We choose our relationship with Death, much the way we choose our relationship with Life; is it going to be about taking or giving, fear or love?…

Screen Shot 2017-04-13 at 9.30.26 PMRecently, late at night, I passed out twice. The first time, I wondered why my eye was suddenly in sharp contact with the edge of the bathroom counter; the second time, I woke my daughter when I ricocheted off the wall. I need to lose some weight; I’d like to fall like a soft, quiet leaf, or like Ingrid Bergman sliding down elegantly on some Paris sidewalk in the rain. I bounced like a wrecking ball.

At any rate, in this rather minor way, I again looked at death. Death, that almost personified reality, has tapped on my shoulder a few times in the last ten years, has whispered sharply by my heart’s ear. The first was a car accident that should have been fatal; the next, a miscarriage that could have been; the next, a prolonged illness, Death blowing in my ear slowly and persistently.

I related to Death like a person you want to avoid and narrowly succeed in doing so, like a warning for repentance, like a door you must go through, like a boxing opponent, like static electricity you must ionize away, like the final obstacle in the course, like a punishment.

Once, in the trailing anxiety of that mysterious, unknown illness, I opened the Bible and read about Hezekiah, the king who was “ill unto death” and asked God for healing; God healed him and gave him a few more years. I prayed this prayer, and indeed I was given a respite from the anxiety and suffering, from the maddening hum of death. But I have retained the trauma of those who’ve had health problems: Life is never quite the same. It is sweeter, more precious; the gold of family and simple freedom is brighter—yet you are never allowed again that blessed ignorance of youth and health.
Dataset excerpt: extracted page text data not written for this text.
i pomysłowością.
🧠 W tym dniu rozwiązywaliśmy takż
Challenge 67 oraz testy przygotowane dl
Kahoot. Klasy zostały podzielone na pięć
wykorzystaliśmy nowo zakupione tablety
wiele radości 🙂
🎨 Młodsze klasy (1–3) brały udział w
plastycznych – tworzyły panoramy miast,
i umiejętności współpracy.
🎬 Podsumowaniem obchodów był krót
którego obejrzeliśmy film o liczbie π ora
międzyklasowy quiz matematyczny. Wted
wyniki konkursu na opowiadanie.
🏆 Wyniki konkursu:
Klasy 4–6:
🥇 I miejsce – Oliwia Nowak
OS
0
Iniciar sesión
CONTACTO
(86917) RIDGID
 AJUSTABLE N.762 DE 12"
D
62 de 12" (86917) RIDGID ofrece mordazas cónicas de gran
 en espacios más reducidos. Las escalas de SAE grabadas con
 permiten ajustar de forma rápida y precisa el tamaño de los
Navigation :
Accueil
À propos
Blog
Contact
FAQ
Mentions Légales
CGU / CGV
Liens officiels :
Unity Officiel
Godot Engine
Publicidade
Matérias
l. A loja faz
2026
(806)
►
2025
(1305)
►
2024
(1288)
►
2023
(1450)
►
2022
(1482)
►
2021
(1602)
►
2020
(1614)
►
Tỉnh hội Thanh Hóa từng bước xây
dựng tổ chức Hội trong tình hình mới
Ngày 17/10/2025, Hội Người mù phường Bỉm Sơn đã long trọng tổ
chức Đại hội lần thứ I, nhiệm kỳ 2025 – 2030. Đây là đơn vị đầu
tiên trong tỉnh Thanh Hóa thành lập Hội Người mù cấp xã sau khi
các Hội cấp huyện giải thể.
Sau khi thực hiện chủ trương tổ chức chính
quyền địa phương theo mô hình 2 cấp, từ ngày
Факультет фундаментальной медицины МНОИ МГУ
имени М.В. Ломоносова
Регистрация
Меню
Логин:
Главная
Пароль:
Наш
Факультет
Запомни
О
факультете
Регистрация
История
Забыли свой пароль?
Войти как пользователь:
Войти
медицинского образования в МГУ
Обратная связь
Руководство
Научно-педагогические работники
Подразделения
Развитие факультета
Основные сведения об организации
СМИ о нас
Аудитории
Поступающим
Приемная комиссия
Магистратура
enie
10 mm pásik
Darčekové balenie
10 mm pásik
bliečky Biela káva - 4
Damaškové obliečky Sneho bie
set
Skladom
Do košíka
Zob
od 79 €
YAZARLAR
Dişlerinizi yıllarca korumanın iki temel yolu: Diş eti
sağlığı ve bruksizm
You never again fill your lungs with golden air in that complete receptivity of confidence; you will never fly through life again unburdened by the knowledge of your absolute temporality in this life. You actually see, with the heart and the passions, people who are suffering, who are sick, who are now traveling that blood-soaked road, on which life flows out into deep ruts and cracks and uselessly waters parched dirt. You begin to notice Death less on the periphery, and more as a focused presence.
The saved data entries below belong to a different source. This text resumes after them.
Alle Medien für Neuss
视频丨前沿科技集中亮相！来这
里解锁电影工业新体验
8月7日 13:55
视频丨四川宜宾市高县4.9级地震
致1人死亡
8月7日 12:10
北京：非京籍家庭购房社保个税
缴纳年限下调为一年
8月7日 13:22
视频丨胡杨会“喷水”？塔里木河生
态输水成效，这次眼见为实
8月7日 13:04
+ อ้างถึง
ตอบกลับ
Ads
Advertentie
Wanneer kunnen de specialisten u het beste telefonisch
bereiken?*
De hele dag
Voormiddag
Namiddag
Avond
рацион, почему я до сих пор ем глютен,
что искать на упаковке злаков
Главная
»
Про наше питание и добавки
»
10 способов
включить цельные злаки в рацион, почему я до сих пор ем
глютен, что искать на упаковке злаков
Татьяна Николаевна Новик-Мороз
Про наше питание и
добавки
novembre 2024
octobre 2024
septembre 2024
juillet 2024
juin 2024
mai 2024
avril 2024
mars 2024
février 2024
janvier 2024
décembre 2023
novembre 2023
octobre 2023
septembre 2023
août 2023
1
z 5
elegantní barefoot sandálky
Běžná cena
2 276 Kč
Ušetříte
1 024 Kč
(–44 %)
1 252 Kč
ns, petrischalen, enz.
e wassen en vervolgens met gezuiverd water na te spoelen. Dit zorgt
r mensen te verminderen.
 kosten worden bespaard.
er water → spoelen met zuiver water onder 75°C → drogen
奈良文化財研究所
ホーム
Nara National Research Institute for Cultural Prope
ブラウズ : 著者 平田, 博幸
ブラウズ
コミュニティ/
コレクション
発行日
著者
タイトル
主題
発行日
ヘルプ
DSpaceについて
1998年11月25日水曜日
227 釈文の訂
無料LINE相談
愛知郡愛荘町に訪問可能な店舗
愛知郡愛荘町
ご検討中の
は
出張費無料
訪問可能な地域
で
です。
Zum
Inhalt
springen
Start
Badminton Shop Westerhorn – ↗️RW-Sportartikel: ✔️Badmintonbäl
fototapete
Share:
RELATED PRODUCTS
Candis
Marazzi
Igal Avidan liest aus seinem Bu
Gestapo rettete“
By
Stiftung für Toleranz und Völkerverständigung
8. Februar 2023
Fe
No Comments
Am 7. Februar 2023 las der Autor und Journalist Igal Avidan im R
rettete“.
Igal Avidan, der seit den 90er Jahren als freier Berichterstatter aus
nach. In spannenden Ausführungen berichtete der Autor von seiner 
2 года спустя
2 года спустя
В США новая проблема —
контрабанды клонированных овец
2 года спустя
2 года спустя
You see that some die in their relative innocence, young, or holy, or almost unknowingly. Death must come to them like a suitor who whisks them from the crowd and into the Great Dance. Some innocents suffer greatly and must face a battle the biggest and bravest and wisest of us quail before. It is a mystery, and another face of Death we, left behind, must face.

I also, like many my age blessed enough to have living parents, see the shadow of death around my Dad and Mom. I remember my intrepid Dad, my china-lovely Mom, when they moved like whips and laughed like lions; now they are more like paper flowers, and I know I must begin to grieve now, even as I rejoice at every day they are given.

Death breaks your young child’s heart.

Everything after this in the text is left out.